> **The problem**
Write out every line below with no difference at all.

> **Task inputs**
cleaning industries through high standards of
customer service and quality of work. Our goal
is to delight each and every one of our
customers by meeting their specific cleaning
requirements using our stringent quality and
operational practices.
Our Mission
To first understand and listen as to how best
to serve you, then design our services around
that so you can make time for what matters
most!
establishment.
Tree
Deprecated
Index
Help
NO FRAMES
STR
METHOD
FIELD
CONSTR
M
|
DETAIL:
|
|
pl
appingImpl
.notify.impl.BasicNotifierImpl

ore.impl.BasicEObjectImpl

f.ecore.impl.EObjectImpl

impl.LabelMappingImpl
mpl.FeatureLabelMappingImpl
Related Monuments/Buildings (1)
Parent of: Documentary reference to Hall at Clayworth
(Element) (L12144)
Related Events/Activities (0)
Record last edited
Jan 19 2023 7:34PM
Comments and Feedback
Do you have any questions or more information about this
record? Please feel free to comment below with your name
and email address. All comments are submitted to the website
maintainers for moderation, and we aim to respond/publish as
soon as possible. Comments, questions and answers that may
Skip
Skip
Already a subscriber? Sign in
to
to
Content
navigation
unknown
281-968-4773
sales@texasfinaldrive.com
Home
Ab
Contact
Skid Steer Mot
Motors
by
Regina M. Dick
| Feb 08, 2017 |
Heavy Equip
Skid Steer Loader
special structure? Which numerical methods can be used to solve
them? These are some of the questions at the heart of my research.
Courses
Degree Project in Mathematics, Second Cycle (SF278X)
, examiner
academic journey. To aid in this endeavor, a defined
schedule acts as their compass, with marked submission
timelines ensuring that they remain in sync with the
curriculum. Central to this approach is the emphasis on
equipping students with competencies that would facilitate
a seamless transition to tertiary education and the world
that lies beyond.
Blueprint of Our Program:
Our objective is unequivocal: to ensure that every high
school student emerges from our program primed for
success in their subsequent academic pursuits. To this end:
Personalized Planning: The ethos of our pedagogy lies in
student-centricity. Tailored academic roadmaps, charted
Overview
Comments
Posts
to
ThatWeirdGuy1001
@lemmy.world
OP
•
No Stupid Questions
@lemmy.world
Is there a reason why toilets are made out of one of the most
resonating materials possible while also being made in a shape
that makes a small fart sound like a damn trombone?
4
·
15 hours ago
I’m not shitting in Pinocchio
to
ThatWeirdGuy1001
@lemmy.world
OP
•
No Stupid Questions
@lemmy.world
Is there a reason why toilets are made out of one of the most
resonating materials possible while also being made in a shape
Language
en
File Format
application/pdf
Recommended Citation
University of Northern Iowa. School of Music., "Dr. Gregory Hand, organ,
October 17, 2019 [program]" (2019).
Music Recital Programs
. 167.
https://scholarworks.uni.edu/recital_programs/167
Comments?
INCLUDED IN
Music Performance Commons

> **Answer section**
cleaning industries through high standards of
customer service and quality of work. Our goal
is to delight each and every one of our
customers by meeting their specific cleaning
requirements using our stringent quality and
operational practices.
Our Mission
To first understand and listen as to how best
to serve you, then design our services around
that so you can make time for what matters
most!
establishment.
Tree
Deprecated
Index
Help
NO FRAMES
STR
METHOD
FIELD
CONSTR
M
|
DETAIL:
|
|
pl
appingImpl
.notify.impl.BasicNotifierImpl

ore.impl.BasicEObjectImpl

f.ecore.impl.EObjectImpl

impl.LabelMappingImpl
mpl.FeatureLabelMappingImpl
Related Monuments/Buildings (1)
Parent of: Documentary reference to Hall at Clayworth
(Element) (L12144)
Related Events/Activities (0)
Record last edited
Jan 19 2023 7:34PM
Comments and Feedback
Do you have any questions or more information about this
record? Please feel free to comment below with your name
and email address. All comments are submitted to the website
maintainers for moderation, and we aim to respond/publish as
soon as possible. Comments, questions and answers that may
Skip
Skip
Already a subscriber? Sign in
to
to
Content
navigation
unknown
281-968-4773
sales@texasfinaldrive.com
Home
Ab
Contact
Skid Steer Mot
Motors
by
Regina M. Dick
| Feb 08, 2017 |
Heavy Equip
Skid Steer Loader
special structure? Which numerical methods can be used to solve
them? These are some of the questions at the heart of my research.
Courses
Degree Project in Mathematics, Second Cycle (SF278X)
, examiner
academic journey. To aid in this endeavor, a defined
schedule acts as their compass, with marked submission
timelines ensuring that they remain in sync with the
curriculum. Central to this approach is the emphasis on
equipping students with competencies that would facilitate
a seamless transition to tertiary education and the world
that lies beyond.
Blueprint of Our Program:
Our objective is unequivocal: to ensure that every high
school student emerges from our program primed for
success in their subsequent academic pursuits. To this end:
Personalized Planning: The ethos of our pedagogy lies in
student-centricity. Tailored academic roadmaps, charted
Overview
Comments
Posts
to
ThatWeirdGuy1001
@lemmy.world
OP
•
No Stupid Questions
@lemmy.world
Is there a reason why toilets are made out of one of the most
resonating materials possible while also being made in a shape
that makes a small fart sound like a damn trombone?
4
·
15 hours ago
I’m not shitting in Pinocchio
to
ThatWeirdGuy1001
@lemmy.world
OP
•
No Stupid Questions
@lemmy.world
Is there a reason why toilets are made out of one of the most
resonating materials possible while also being made in a shape
Language
en
File Format
application/pdf
Recommended Citation
University of Northern Iowa. School of Music., "Dr. Gregory Hand, organ,
October 17, 2019 [program]" (2019).
Music Recital Programs
. 167.
https://scholarworks.uni.edu/recital_programs/167
Comments?
INCLUDED IN
Music Performance Commons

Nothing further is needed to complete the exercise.